La política profesional comenzó a desarrollarse en oficinas, centros de análisis, consultorías y redes sociales, mientras desaparecía el trabajo cotidiano en colonias, comunidades y barrios.
"No se trata de inventar en un salón un discurso y luego ir a proponerlo, sino recoger primero el sentir de los grupos populares, de las colonias y de los liderazgos sociales. Entonces sí articular un discurso en función de eso".
Uno de los elementos más provocadores de la entrevista es la reivindicación de las estructuras políticas tradicionales.
Durante mucho tiempo, la construcción territorial fue presentada como una práctica asociada al viejo PRI y a formas de operación política consideradas obsoletas.
Ávila discrepa. "La oposición, sobre todo la panista, insiste en decir que esos son mitos del viejo PRI, que eso ya no existe, que eso ya no funciona. Pero acabo de ver a las estructuras arrasando en Coahuila".
El ejemplo resulta significativo porque contradice una de las ideas más extendidas en la política contemporánea: que las campañas digitales han sustituido al trabajo territorial.
Según el analista, la evidencia muestra exactamente lo contrario, porque las estructuras siguen siendo decisivas donde existen.
Por eso observa que mientras Morena mantiene una maquinaria territorial eficiente en buena parte del sureste del país, la oposición continúa apostando por debates discursivos que no terminan traduciéndose en organización política.
"También veo a las estructuras de Morena arrasando en los estados del sureste", señaló.
La pérdida de estructuras partidistas y el debilitamiento institucional tienen, según Raudel Ávila, una consecuencia que es la apertura de espacios para la penetración del crimen organizado en la vida pública.
Durante la conversación, el politólogo sostuvo que la relación entre política y delincuencia no surgió de manera repentina ni comenzó con la llegada de Morena al poder. Se trató de un proceso gradual que durante décadas fue creciendo sin encontrar límites efectivos.
La diferencia, advirtió, es que antes existían fronteras informales que separaban la corrupción política de la captura política. Según su explicación, el fenómeno comenzó con prácticas que durante años fueron normalizadas dentro de la cultura política mexicana.
"Lo que empezó como la aceptación de un sobrecito con dinero", recordó, fue evolucionando hacia formas cada vez más profundas de dependencia entre autoridades y grupos criminales.
Ese tránsito incluyó acuerdos de protección, participación conjunta en negocios, financiamiento electoral y, finalmente, la influencia directa sobre candidaturas y gobiernos.

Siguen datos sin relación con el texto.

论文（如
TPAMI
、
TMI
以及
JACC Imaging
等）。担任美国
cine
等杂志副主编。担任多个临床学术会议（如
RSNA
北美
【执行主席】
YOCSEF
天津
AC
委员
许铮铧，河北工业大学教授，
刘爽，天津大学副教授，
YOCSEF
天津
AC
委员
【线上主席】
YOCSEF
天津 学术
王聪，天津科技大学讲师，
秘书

"Después fue una asociación más directa en la instalación de negocios, después fue aceptar patrocinios de campaña y posteriormente ya fue colocación de cuadros específicos, designación de gente a petición expresa de los delincuentes", explicó.
Para Ávila, el problema actual es que esa dinámica terminó modificando la relación de fuerzas.

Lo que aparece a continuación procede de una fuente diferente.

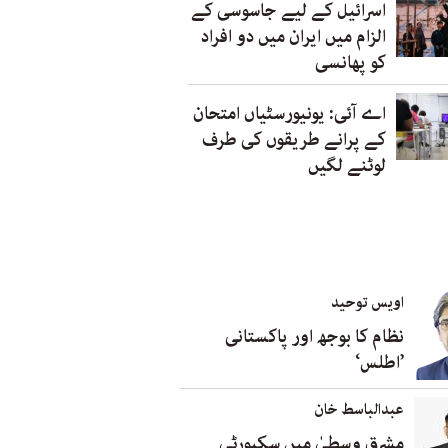
اسرائیل کے لیے جاسوسی کے
الزام میں ایران میں دو افراد
کو پھانسی
اے آئی: یونیورسٹیاں امتحان
کے پرانے طریقوں کی طرف
لوٹنے لگیں
اویس توحید
نظام کا بوجھ اور پاکستانی
’اطلس‘
عبدالباسط خان
مشرق وسطیٰ میں سکیورٹی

La advertencia del politólogo es que México podría estar observando una nueva fase del fenómeno, donde no hay solamente organizaciones criminales corrompiendo autoridades, sino estructuras criminales participando de manera activa en la configuración del poder político.
Por eso considera insuficiente explicar la crisis actual únicamente desde la óptica de la seguridad pública y lo que está en juego, afirma, es la capacidad del Estado para conservar el monopolio de las decisiones políticas.

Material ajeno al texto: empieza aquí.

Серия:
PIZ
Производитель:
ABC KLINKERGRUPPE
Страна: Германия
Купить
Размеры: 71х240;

"Estamos observando al narco como un actor directo de la política y de las elecciones en México", señaló.
Desde esa perspectiva, la infiltración criminal aparece como el síntoma más visible de una crisis institucional más amplia donde se observan partidos debilitados, estructuras territoriales abandonadas, instituciones desacreditadas y espacios políticos que dejaron de ser ocupados por organizaciones civiles o partidistas para ser disputados por poderes fácticos.
La consecuencia, concluye Ávila, es que la reconstrucción democrática exigirá mucho más que una alternancia electoral.